Beijing has long argued that human rights, as described by the West, are not universal and that much more weight should be given to such rights as freedom from poverty, crime and social unrest overseen by strong governments.

Michelle Bachelet is the UN high commissioner for human rights. Photo: Keystone via AP alt=Michelle Bachelet is the UN high commissioner for human rights.
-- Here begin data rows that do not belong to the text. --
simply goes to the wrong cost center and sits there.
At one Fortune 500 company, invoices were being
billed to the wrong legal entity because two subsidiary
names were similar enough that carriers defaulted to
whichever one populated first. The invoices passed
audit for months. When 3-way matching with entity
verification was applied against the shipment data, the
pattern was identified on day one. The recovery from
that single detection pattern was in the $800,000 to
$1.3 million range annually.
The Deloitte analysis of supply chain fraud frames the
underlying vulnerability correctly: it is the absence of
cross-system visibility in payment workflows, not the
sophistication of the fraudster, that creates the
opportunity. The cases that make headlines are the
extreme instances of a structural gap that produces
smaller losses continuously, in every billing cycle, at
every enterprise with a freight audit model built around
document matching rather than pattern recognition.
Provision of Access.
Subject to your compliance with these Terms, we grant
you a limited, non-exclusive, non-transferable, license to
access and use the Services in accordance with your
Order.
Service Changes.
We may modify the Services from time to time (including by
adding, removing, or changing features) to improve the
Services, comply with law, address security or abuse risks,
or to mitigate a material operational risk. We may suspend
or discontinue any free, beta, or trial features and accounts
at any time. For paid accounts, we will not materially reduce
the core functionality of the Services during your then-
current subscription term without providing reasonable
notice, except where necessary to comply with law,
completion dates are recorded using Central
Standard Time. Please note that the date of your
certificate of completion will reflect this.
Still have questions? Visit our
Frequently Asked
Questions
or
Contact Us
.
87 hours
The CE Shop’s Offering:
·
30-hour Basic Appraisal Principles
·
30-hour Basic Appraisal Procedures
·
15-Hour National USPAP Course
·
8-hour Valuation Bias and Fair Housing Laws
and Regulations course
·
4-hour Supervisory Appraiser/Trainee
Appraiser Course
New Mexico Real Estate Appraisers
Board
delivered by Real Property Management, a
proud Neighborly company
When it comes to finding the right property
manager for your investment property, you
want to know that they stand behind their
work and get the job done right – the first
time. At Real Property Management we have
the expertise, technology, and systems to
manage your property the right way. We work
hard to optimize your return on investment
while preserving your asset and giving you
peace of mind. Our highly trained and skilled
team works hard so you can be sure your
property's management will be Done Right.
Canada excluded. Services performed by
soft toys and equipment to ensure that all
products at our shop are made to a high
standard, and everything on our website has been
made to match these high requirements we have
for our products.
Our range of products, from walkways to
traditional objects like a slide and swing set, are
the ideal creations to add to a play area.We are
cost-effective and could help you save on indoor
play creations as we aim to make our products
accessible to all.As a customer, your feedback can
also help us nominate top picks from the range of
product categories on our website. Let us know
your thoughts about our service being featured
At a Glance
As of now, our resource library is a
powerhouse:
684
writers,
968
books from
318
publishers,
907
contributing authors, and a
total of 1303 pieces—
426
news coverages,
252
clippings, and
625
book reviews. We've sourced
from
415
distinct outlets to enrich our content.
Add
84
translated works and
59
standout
Photo: Keystone via AP

There is no country in the world with a perfect human rights record, Khan said, adding that those with opposing views were free to introduce resolutions, field strong candidates and otherwise effect change through institution machinery.

China has come under growing scrutiny over its detention of Uygur Muslims in Xinjiang, crackdowns in Hong Kong and Tibet and increasingly provocative actions in the Taiwan Strait and South China Sea.

UN Human Rights Commissioner Michelle Bachelet, who was Chile's first female president and who has tried to visit Xinjiang, has pledged to make her assessment public by year's end, even without on-the-ground access.

Khan's one-year term ends at the end of the year and, per UN tradition, it is Latin America's turn next, with Argentina's ambassador to Geneva Federico Villegas expected to secure the presidency. "It is very, very likely," said one former diplomat. "In fact, I'd say 100 per cent."

Khan's advice to her successor: "that you will not allow the council to become a playing ground for political agenda and for insults, especially personal insults."

Analysts give Khan - a Cambridge-educated lawyer and Fiji's first female High Court judge - good marks.

As the council's second consecutive woman president, she has focused on access to vaccines and strengthening human rights related to gender issues and climate change, including the plight of small island nations like Fiji.

"Having her in the presidency has been really important to have a firm hand, grounded in principle," said Brooks. "Certainly compared to some past presidents coming from the Asian region, that's not always the case."

The council faces a five-year review leading up to 2025 amid critics' concerns that authoritarian states might try to weaken the structure, allowing individual members to kill resolutions more easily and reducing the focus on national human rights violations. Any such reforms will be up to the General Assembly, which oversees the council, Khan said.

"Countries are going to have to convince the General Assembly it's time to change the plumbing," she said. "It is a political process. But I honestly do not believe the council embraces any one view or even allows one voice from anywhere to overtake the discussion."

"Multilateralism," she added, "really works."